T0->PA performance with finalized PA-PB TOF analysis

Since PA->PB offset tune has been finalized here, T0->PA TOF resolution is checked again with the finalized PA-PB TOF analysis. The run-by-run variation of arm-by-arm T0->PA TOF resolution is shown below. PA Larm seems to be with rather poor resolution compared to Rarm, which may cause the poor resolution of PA-PB TOF analysis on Larm.

T0->PA residual width for "stop K^- on 4He" events, with PA-PB 1/beta described here.

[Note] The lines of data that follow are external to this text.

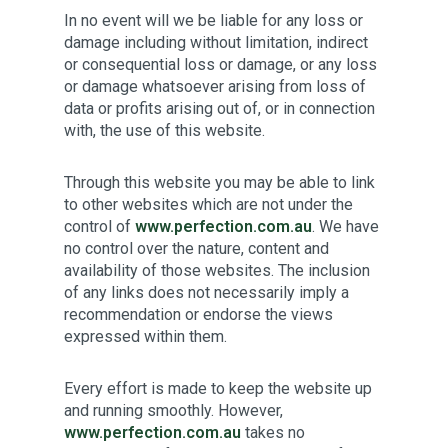
In no event will we be liable for any loss or
damage including without limitation, indirect
or consequential loss or damage, or any loss
or damage whatsoever arising from loss of
data or profits arising out of, or in connection
with, the use of this website.
Through this website you may be able to link
to other websites which are not under the
control of
www.perfection.com.au
.
We have
no control over the nature, content and
availability of those websites. The inclusion
of any links does not necessarily imply a
recommendation or endorse the views
expressed within them.
Every effort is made to keep the website up
and running smoothly. However,
www.perfection.com.au
takes no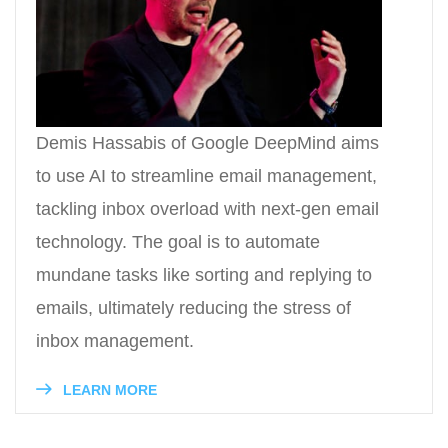
Demis Hassabis of Google DeepMind aims
to use AI to streamline email management,
tackling inbox overload with next-gen email
technology. The goal is to automate
mundane tasks like sorting and replying to
emails, ultimately reducing the stress of
inbox management.
LEARN MORE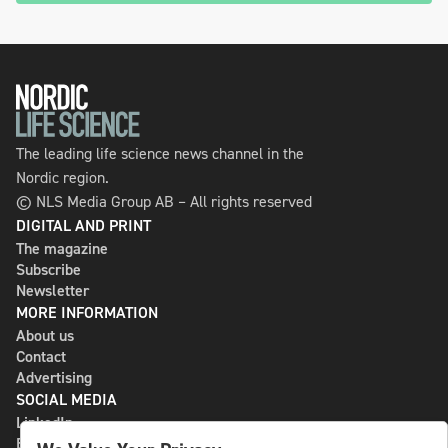
The leading life science news channel in the
Nordic region.
© NLS Media Group AB – All rights reserved
DIGITAL AND PRINT
The magazine
Subscribe
Newsletter
MORE INFORMATION
About us
Contact
Advertising
SOCIAL MEDIA
LinkedIn
Bluesky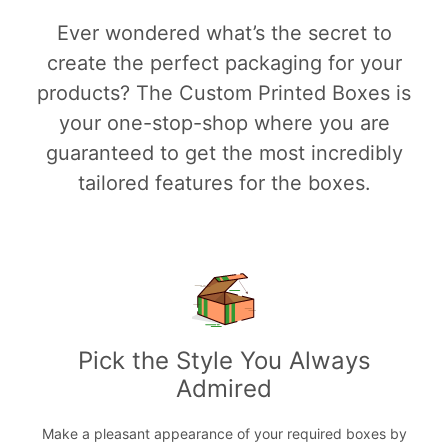
Ever wondered what’s the secret to
create the perfect packaging for your
products? The Custom Printed Boxes is
your one-stop-shop where you are
guaranteed to get the most incredibly
tailored features for the boxes.
Pick the Style You Always
Admired
Make a pleasant appearance of your required boxes by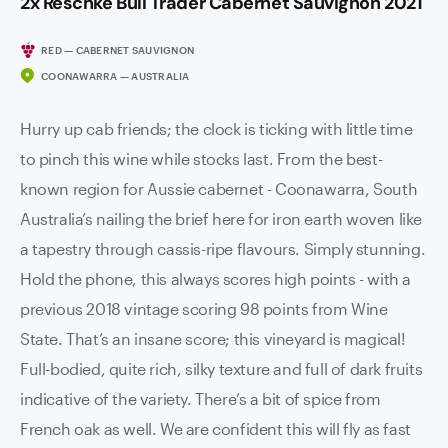
2x Reschke Bull Trader Cabernet Sauvignon 2021
RED — CABERNET SAUVIGNON
COONAWARRA — AUSTRALIA
Hurry up cab friends; the clock is ticking with little time
to pinch this wine while stocks last. From the best-
known region for Aussie cabernet - Coonawarra, South
Australia’s nailing the brief here for iron earth woven like
a tapestry through cassis-ripe flavours. Simply stunning.
Hold the phone, this always scores high points - with a
previous 2018 vintage scoring 98 points from Wine
State. That’s an insane score; this vineyard is magical!
Full-bodied, quite rich, silky texture and full of dark fruits
indicative of the variety. There’s a bit of spice from
French oak as well. We are confident this will fly as fast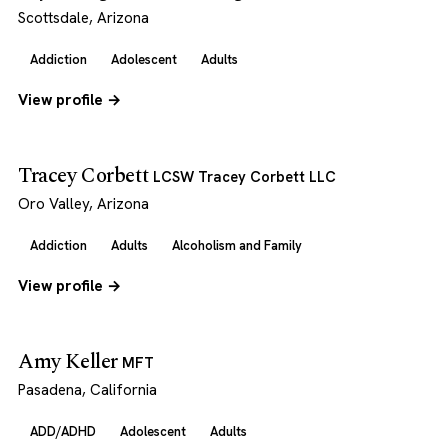
Scottsdale, Arizona
Addiction
Adolescent
Adults
View profile →
Tracey Corbett
LCSW Tracey Corbett LLC
Oro Valley, Arizona
Addiction
Adults
Alcoholism and Family
View profile →
Amy Keller
MFT
Pasadena, California
ADD/ADHD
Adolescent
Adults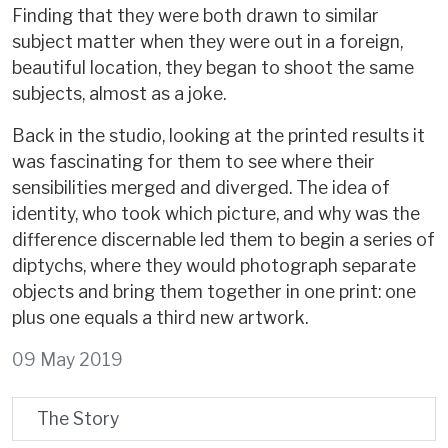
Finding that they were both drawn to similar
subject matter when they were out in a foreign,
beautiful location, they began to shoot the same
subjects, almost as a joke.
Back in the studio, looking at the printed results it
was fascinating for them to see where their
sensibilities merged and diverged. The idea of
identity, who took which picture, and why was the
difference discernable led them to begin a series of
diptychs, where they would photograph separate
objects and bring them together in one print: one
plus one equals a third new artwork.
09 May 2019
The Story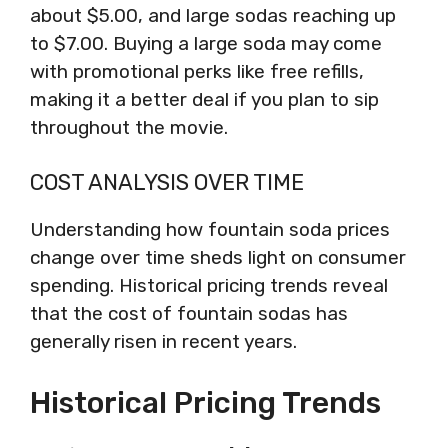
about $5.00, and large sodas reaching up
to $7.00. Buying a large soda may come
with promotional perks like free refills,
making it a better deal if you plan to sip
throughout the movie.
COST ANALYSIS OVER TIME
Understanding how fountain soda prices
change over time sheds light on consumer
spending. Historical pricing trends reveal
that the cost of fountain sodas has
generally risen in recent years.
Historical Pricing Trends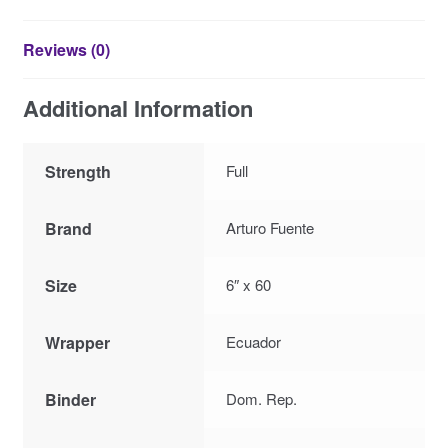
Reviews (0)
Additional Information
Strength
Full
Brand
Arturo Fuente
Size
6″ x 60
Wrapper
Ecuador
Binder
Dom. Rep.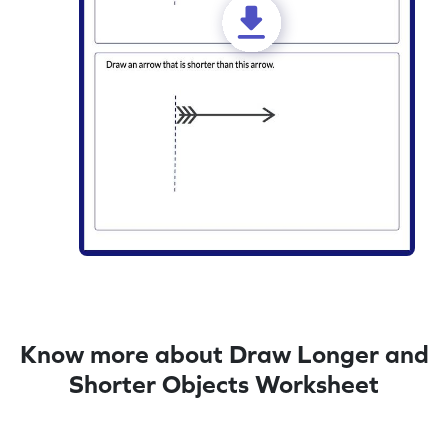
Know more about Draw Longer and
Shorter Objects Worksheet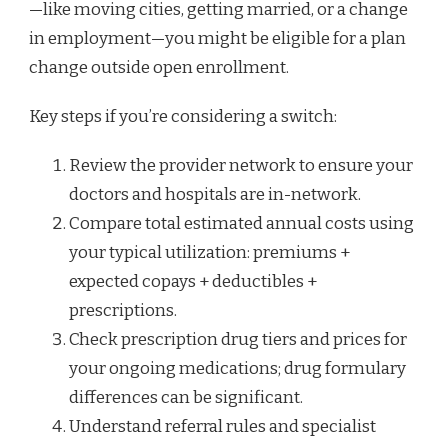
—like moving cities, getting married, or a change
in employment—you might be eligible for a plan
change outside open enrollment.
Key steps if you’re considering a switch:
Review the provider network to ensure your
doctors and hospitals are in-network.
Compare total estimated annual costs using
your typical utilization: premiums +
expected copays + deductibles +
prescriptions.
Check prescription drug tiers and prices for
your ongoing medications; drug formulary
differences can be significant.
Understand referral rules and specialist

T0->PA Gaussian center for "stop K^- on 4He" events, with PA-PB 1/beta described here. The fit is performed to the region (-0.3, +0.3) for all, hence they are deviated to the positive side due to the hyperon life time. Larm result is stable compared to the Rarm result.

Segment-by-segment results with E549 100% statistics are exhibitted below.

T0 segment-by-segment T0->PA TOF residual width for "stop K^- on 4He" events. Black/red for PA L/Rarm, respectively.

PA segment-by-segment T0->PA TOF residual width for "stop K^- on 4He" events. Black/red for PA L/Rarm, respectively.